У Розанова религиозное сознание, сама религия связана с полом: «Связь пола с Богом — большая, чем связь ума с Богом, даже чем связь совести с Богом, — выступает из того, что все а-сексуалисты обнаруживают себя и а-теистами…» И Розанов убежден в принципиальной, так сказать, и фактической импотентиости позитивистов, революционеров, коммунистов, атеистов. Вообще, социализм-атеизм-коммунизм-это обезбоженный и бесплодный аскетизм, убивающий и пол, и цветение и красоту жизни, и саму жизнь.

И нельзя убить эту жажду Откровения Божественного, нельзя убить и метафизику, которая «живет не потому, что людям «хочется», а потому, что сама душа метафизична. Метафизика — жажда… Это — «голод души», не могущей остановиться перед закрытыми наглухо воротами. А что же за ними?! Мечта? Фантазирование? Да ведь и сама-то «жизнь-раба мечты. В истории истинно реальны только мечты. Они живучи… Перед этим цепким существованием как рассыпчаты каменные стены, железные башни, хорошее вооружение. Против мечты нет ни щита, ни копья. А факты — в вечном полинянии».
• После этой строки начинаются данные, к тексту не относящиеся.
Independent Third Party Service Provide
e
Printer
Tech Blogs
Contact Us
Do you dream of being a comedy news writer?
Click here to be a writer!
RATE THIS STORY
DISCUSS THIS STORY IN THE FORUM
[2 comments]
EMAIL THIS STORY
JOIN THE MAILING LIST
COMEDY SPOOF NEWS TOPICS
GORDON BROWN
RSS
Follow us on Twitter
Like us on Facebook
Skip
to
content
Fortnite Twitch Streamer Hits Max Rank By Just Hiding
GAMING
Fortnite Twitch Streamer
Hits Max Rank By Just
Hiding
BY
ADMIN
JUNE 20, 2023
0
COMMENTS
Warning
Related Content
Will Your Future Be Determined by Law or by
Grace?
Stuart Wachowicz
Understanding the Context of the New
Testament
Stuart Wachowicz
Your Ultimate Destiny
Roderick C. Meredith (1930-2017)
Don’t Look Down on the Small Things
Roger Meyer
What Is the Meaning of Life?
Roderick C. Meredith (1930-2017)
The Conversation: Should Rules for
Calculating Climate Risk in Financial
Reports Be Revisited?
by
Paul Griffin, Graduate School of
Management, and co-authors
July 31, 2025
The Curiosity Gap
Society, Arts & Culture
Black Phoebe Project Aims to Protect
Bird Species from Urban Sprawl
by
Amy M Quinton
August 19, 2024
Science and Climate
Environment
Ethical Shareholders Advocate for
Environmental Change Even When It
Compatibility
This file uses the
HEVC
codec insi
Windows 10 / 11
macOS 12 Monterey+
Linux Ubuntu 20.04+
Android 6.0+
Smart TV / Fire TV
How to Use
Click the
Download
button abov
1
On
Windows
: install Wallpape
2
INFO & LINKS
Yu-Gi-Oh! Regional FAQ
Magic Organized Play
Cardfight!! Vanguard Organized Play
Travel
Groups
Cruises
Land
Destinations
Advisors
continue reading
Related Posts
Да и есть ли эти самые «чистые факты»? Вот Л. Д. Ржевский рассказывал мне, что в Швеции, в Лунде, в музее есть зал, посвященный шведской победе над Петром под Полтавой. Да прочтите, скажем, реляции об одном и том же сражении в последней мировой войне, опубликованные немцами — и советскими военачальниками, немецким Вермахтом — и ставкой Главнокомандующего английскими или французскими силами… Вот вам и факты! Нет, легенды народные — или фантазирование художника — много сильнее и правдивее… А любая мечта сильнее фактов — и мы видим это сейчас на всей мировой арене нашего сегодня. Кто мог бы, скажем, предугадать панисламскую мечту Хомейни…

И уже после Октября писал в «Апокалипсисе нашего времени»: «Хороши же социалисты и вообще всероссийская демократия: скормить, все отечество скормить, лютейшему врагу… Но нельзя не сказать: хороши и «лучшие люди России», начинавшие революцию в такую роковую войну, и, как оказалось потом, ничего решительно не предвидевшие. Ленин и социалисты оттого и мужественны, что знают, что их некому будет судить, что судьи будут отсутствовать, так как они будут съедены».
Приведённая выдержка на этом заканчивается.